Pent up demand as the global economy recovers has even got some traders talking about the prospect of returning to $100 crude over the next year or two.
Crude +1.026mm (-5.372mm exp)
Cushing +2.738mm (-3.034mm exp)
Gasoline +66k (-3.472mm exp)
Distillates -4.489mm (-3.905mm exp)
Crude +1.29mm (-5.372mm exp)
Cushing +2.807mm (-3.034mm exp)
Gasoline +12k (-3.472mm exp)
Distillates -4.969mm (-3.905mm exp)
DOE confirmed API's reports of a modest crude and gasoline build (and large distillates draw)...
Overall crude stocks remain near 13 month lows...
Gasoline Demand plunged last week - driven we would assume by Texas chaos...
US crude production collapsed (as expected given the Permian freeze) by 1.1 million barrels a day on average last week compared with the prior period. That was the same as the drop recorded in August when Hurricane Laura hit the Gulf of Mexico and a lot smaller than the headline 4 million barrels figure cited as the loss at the storm’s height. Most of that supply is expected to come back on line during this week.
The Permian Basin in Texas is now producing about 2.9 million barrels a day after output was restored following the cold snap, according to data analytics firm OilX. The region typically pumps around 3.5 million barrels a day.
WTI pushed up towards $63 this morning ahead of the DOE data after tumbling to a $60 handle after API's crude build, and after DOE confirmed the same story, the oil algos decided to lift WTI above $63
Notably, California is beginning to feel the ripples of oil refinery shutdowns in Texas, with gasoline prices rising faster in the Golden State since a deep freeze crippled fuel-making plants on the Gulf Coast.
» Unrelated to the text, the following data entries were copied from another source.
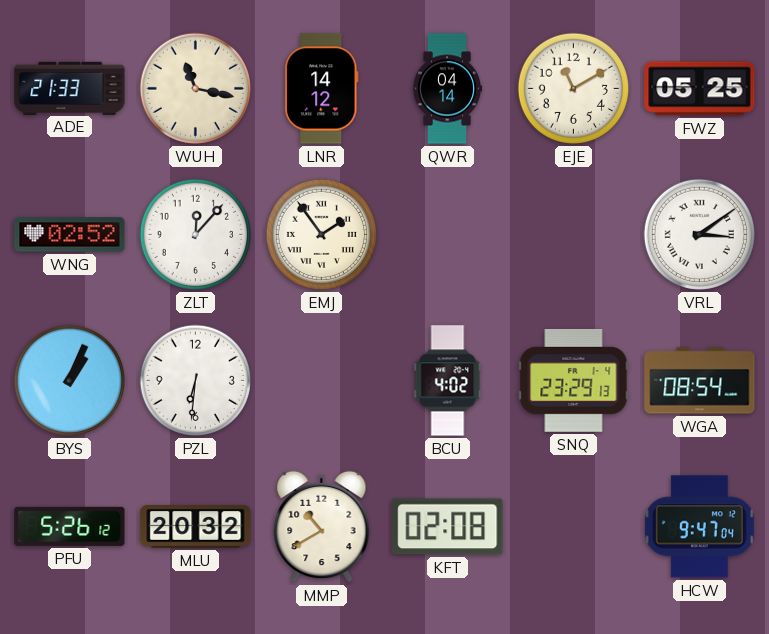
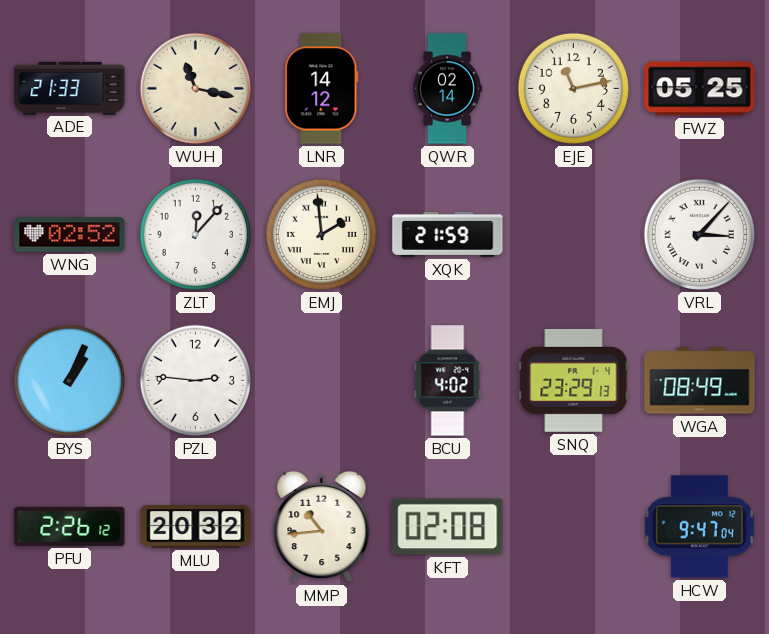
QWR: 04:14 -> 02:14
EJE: 11:10 -> 11:13
EMJ: 1:54 -> 1:59
XQK: none -> 21:59
VRL: 3:09 -> 3:07
PZL: 6:31 -> 2:46
WGA: 08:54 -> 08:49
PFU: 5:26 -> 2:26
MMP: 10:40 -> 10:44
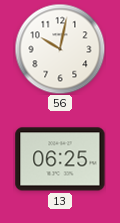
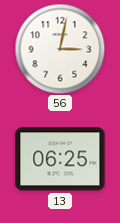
56: 10:02 -> 3:02
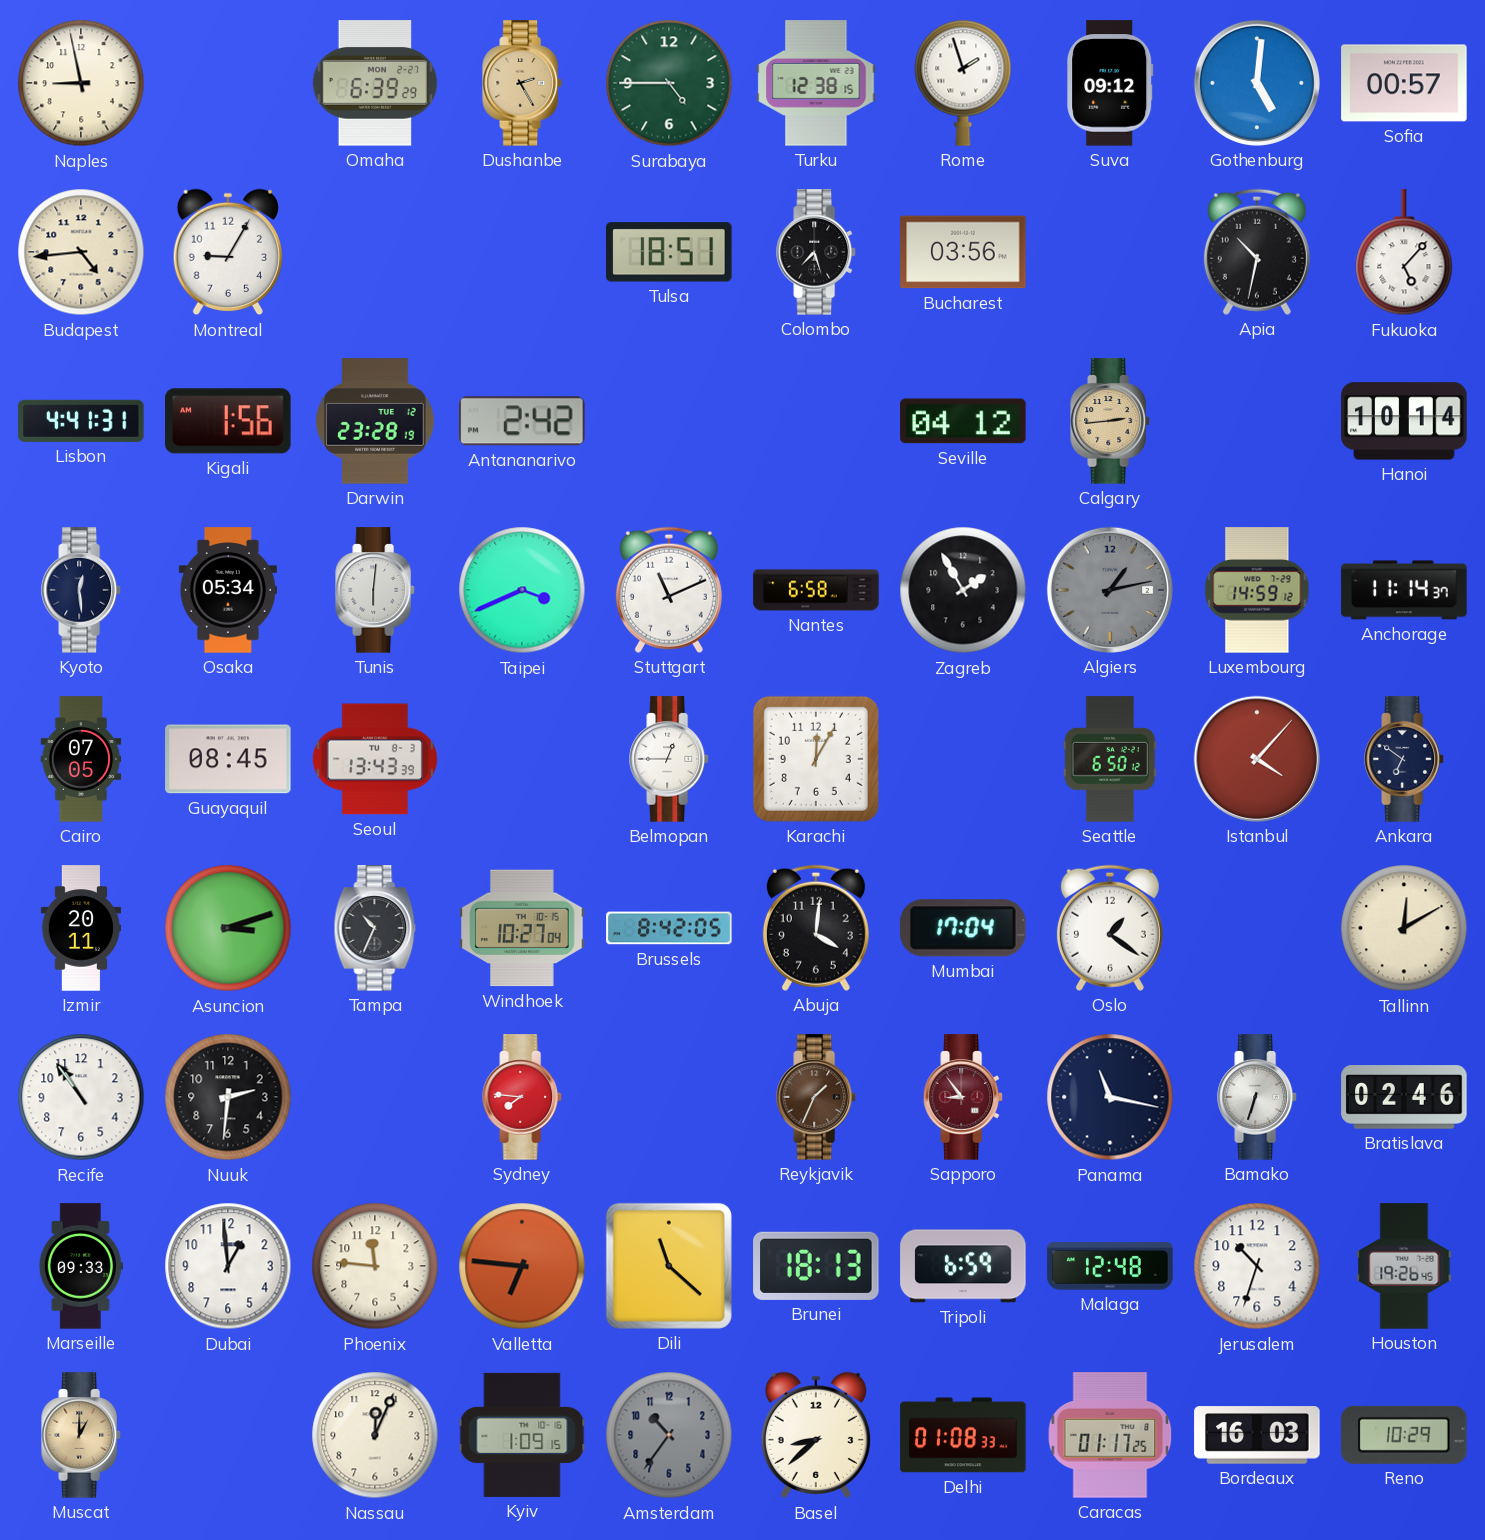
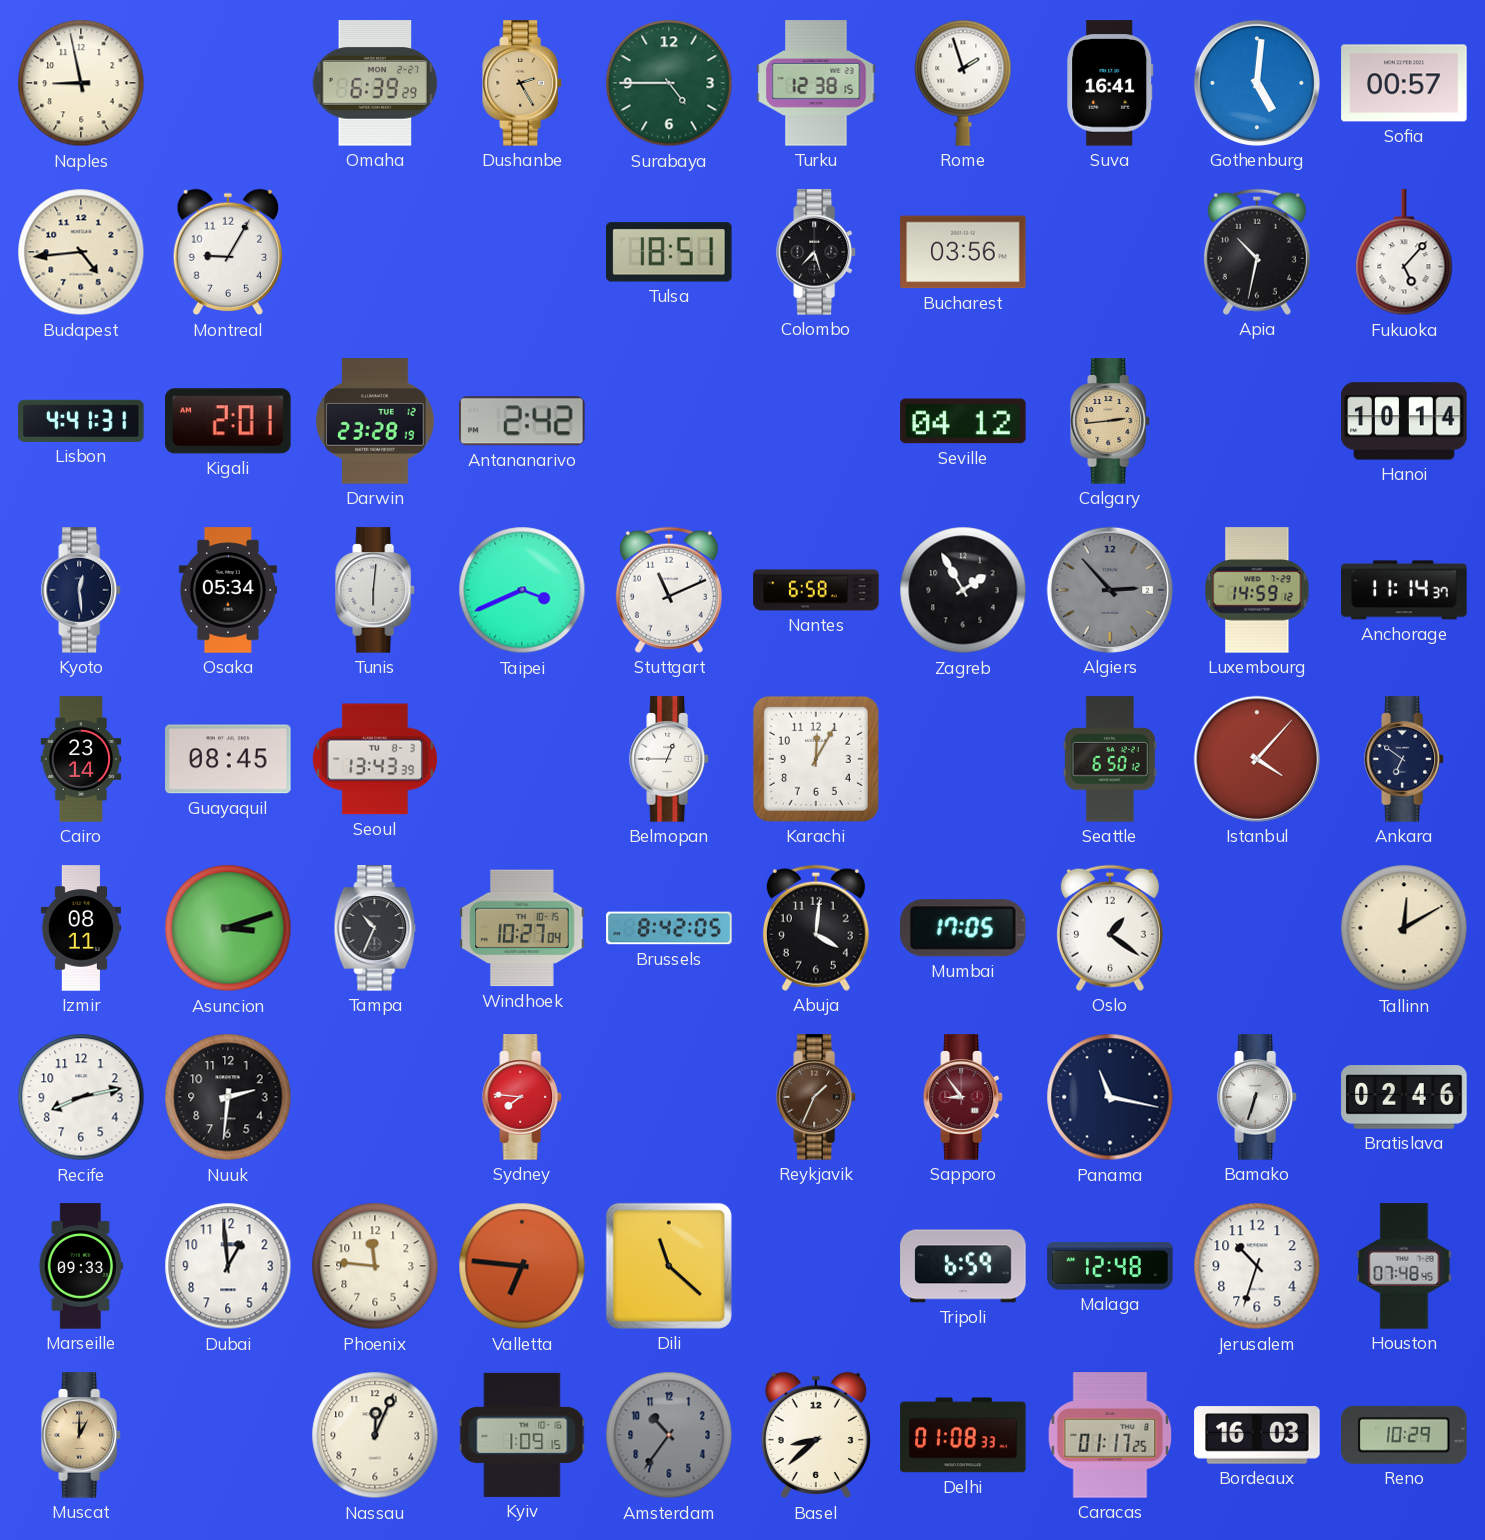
Suva: 09:12 -> 16:41
Kigali: 1:56 -> 2:01
Algiers: 1:13 -> 2:53
Cairo: 07:05 -> 23:14
Izmir: 20:11 -> 08:11
Mumbai: 17:04 -> 17:05
Recife: 10:54 -> 8:13
Brunei: 18:13 -> none
Houston: 19:26 -> 07:48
Bloomberg Intelligence Energy Analyst Fernando Valle notes that "there’s likely some noise in the inventory numbers this week after an unexpected increase in crude and gasoline supply, despite major outages in Texas production. Refinery throughput fell more than twice as sharply as anticipated. A longer restart time for these plants could push more shale crude to export markets, widening discounts for WTI to Brent."